Thanks for your question.

Let me break this down for you:

1. Smoothie Ingredients

Not bad at all. Processed sugars in the Hershey's Syrup, but not a
major deal since you are only using a couple of tablespoons (Trader
Joe's has a product called Midnight Moo that contains organic sugar
and natural ingredients). I like to see that you are using natural
peanut butter--a good source of healthy fats and contains no trans-
fats from hydrogenated oils. Cool to see you using stevia!

2. Nutrition Profile

The key ingredients that you use in your smoothie is peanut butter and
protein.
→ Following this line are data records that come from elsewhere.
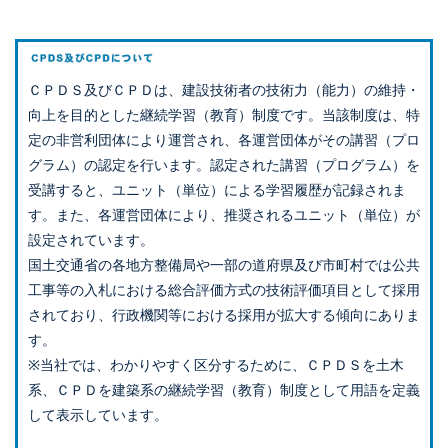
ＣＰＤＳ及びＣＰＤは、建設技術者の技術力（能力）の維持・
向上を目的とした継続学習（教育）制度です。当該制度は、特
定の非営利団体により運営され、各運営団体がその講習（プロ
グラム）の認定を行います。認定された講習（プログラム）を
受講すると、ユニット（単位）による学習履歴が記録されま
す。また、各運営団体により、推奨されるユニット（単位）が
設定されています。
国土交通省の各地方整備局や一部の道府県及び市町村では公共
工事等の入札における総合評価方式の技術評価項目として採用
されており、行政機関等における採用が拡大する傾向にありま
す。
※当社では、わかりやすく区分するために、ＣＰＤＳを土木
系、ＣＰＤを建築系の継続学習（教育）制度として用語を定義
して表示しています。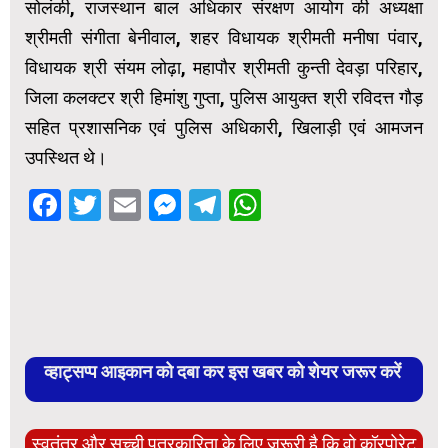
सोलंकी, राजस्थान बाल अधिकार संरक्षण आयोग की अध्यक्षा
श्रीमती संगीता बेनीवाल, शहर विधायक श्रीमती मनीषा पंवार,
विधायक श्री संयम लोढ़ा, महापौर श्रीमती कुन्ती देवड़ा परिहार,
जिला कलक्टर श्री हिमांशु गुप्ता, पुलिस आयुक्त श्री रविदत्त गौड़
सहित प्रशासनिक एवं पुलिस अधिकारी, खिलाड़ी एवं आमजन
उपस्थित थे।
Facebook
Twitter
Email
Messenger
Telegram
WhatsApp
व्हाट्सप्प आइकान को दबा कर इस खबर को शेयर जरूर करें
स्वतंत्र और सच्ची पत्रकारिता के लिए ज़रूरी है कि वो कॉरपोरेट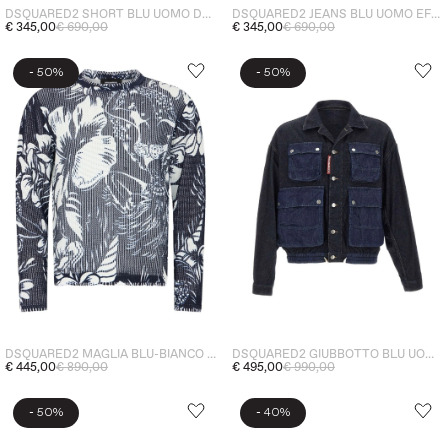
DSQUARED2 SHORT BLU UOMO DENIM
DSQUARED2 JEANS BLU UOMO EFFETTO VISSUTO
€ 345,00
€ 690,00
€ 345,00
€ 690,00
-
-
50%
50%
DSQUARED2 MAGLIA BLU-BIANCO UOMO FLOREALE
DSQUARED2 GIUBBOTTO BLU UOMO DENIM
€ 445,00
€ 890,00
€ 495,00
€ 990,00
-
-
50%
40%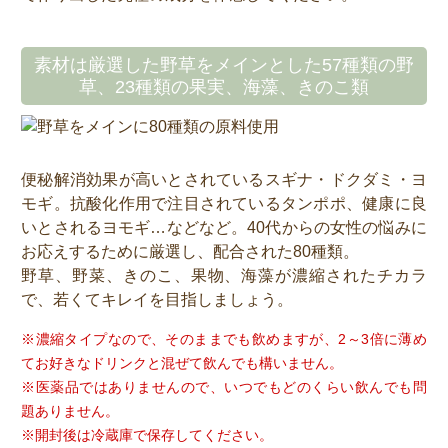
素材は厳選した野草をメインとした57種類の野
草、23種類の果実、海藻、きのこ類
便秘解消効果が高いとされているスギナ・ドクダミ・ヨ
モギ。抗酸化作用で注目されているタンポポ、健康に良
いとされるヨモギ…などなど。40代からの女性の悩みに
お応えするために厳選し、配合された80種類。
野草、野菜、きのこ、果物、海藻が濃縮されたチカラ
で、若くてキレイを目指しましょう。
※濃縮タイプなので、そのままでも飲めますが、2～3倍に薄め
てお好きなドリンクと混ぜて飲んでも構いません。
※医薬品ではありませんので、いつでもどのくらい飲んでも問
題ありません。
※開封後は冷蔵庫で保存してください。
This helps balance out the proportion of carbs, protein and
fat, promoting longer satiety (feeling full) and less of a sugar
spike. This is typical with most fruit smoothies. Even if they
contain all natural ingredients, they are still all sugar. This
causes a spike in our blood glucose (sugar) levels, resulting in a
rush of insulin to be secreted to clear out the excess sugar in our
bloodstream. Guess where it transports the excess sugar? A small
amount is stored as a simpler form of energy called glycogen, but the
rest is shuttled to fat tissue (adipose)! Another result of insulin's
reaction to the flood of sugar into the bloodstream is hypoglycemia.
This is the well-known "sugar-crash" where energy levels plummet after
only an hour or so and you are hungry again.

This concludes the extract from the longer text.